The Company records tax benefits for all years subject to examination based upon management’s evaluation of the facts, circumstances and information available at the reporting date. There is inherent uncertainty in quantifying income tax positions, especially considering the complex tax laws and regulations for federal, state, and foreign jurisdictions in which the Company operates. The Company has recorded tax benefits for those tax positions where it is more likely than not that a tax benefit will result upon ultimate settlement with a tax authority that has all relevant information. For those income tax positions where it is not more likely than not that a tax benefit will result, no tax benefit has been recognized in the Financial Statements.

As of December 31, 2022 and 2021, the Company recorded $70.9 million and $38.1 million, respectively, of unrecognized tax benefits in other long-term liabilities. As of December 31, 2022 and 2021, $25.4 million and $2.5 million, respectively, of these unrecognized tax benefits were recorded in acquisitions and are subject to indemnifications and the Company has collateral or other deferred consideration to cover any potential liability, therefore, a long-term tax receivable is also recorded in the Consolidated Financial Statements. The Company expects there is a reasonable possibility that unrecognized tax benefits in the range of $20.9 million to $31.2 million will change within 12 months due to lapses of statutes and possible settlements of IRS examinations.

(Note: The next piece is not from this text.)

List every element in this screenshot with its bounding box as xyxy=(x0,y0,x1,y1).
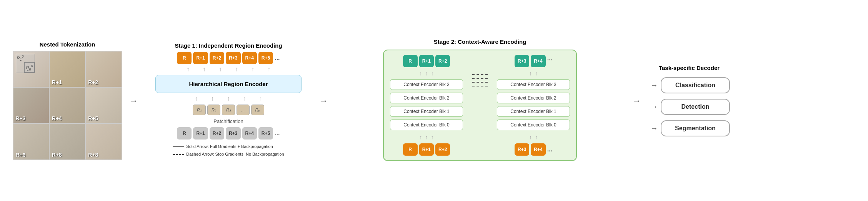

Included in the balances of unrecognized tax benefits as of December 31, 2022 and 2021 is $45.5 million and $35.6 million, respectively, of unrecognized tax benefits that, if recognized, would impact the effective tax rate.

The Company recognizes interest and penalties, if any, related to unrecognized tax positions in the provision for income taxes or in long-term tax receivable if associated with the acquisitions mentioned above. As of December 31, 2022 and 2021, the Company accrued interest and penalties of $2.2 million and $2.4 million, respectively, for its uncertain tax positions as a component of income tax expense. As of December 31, 2022, the Company also had accrued interest and penalties of $19.6 million for its uncertain tax positions as a component of long-term tax receivable.

The Company files tax returns as prescribed by the tax laws of the jurisdictions in which it operates. In the normal course of business, the Company is subject to examination by federal, state, and foreign jurisdictions, where applicable. The Company is currently under IRS examination for the tax years 2016, 2017, and 2018, and the Company’s subsidiary, Curaleaf Northshore, Inc. (formerly known as Alternative Therapies Group, Inc.) is in Tax Court related to an IRS examination for 2018. In the above referenced IRS examination for the tax years 2016, 2017 and 2018, the IRS proposed adjustments relating to the Company’s treatment of certain expenses under Section 280E, however, the Company is defending its tax reporting before the IRS. The outcome of this audit remains unclear at this point. The Company also intends to litigate any further such

challenges because it currently believes all of its other tax positions can be sustained under an IRS examination. The ultimate resolution of tax matters could have a material effect on the Company’s financial statements. As the IRS interpretations on Section 280E continue to evolve, the impact of any such challenges cannot be reliably estimated. The Company’s tax years are still open under statute from December 31, 2016, to the present.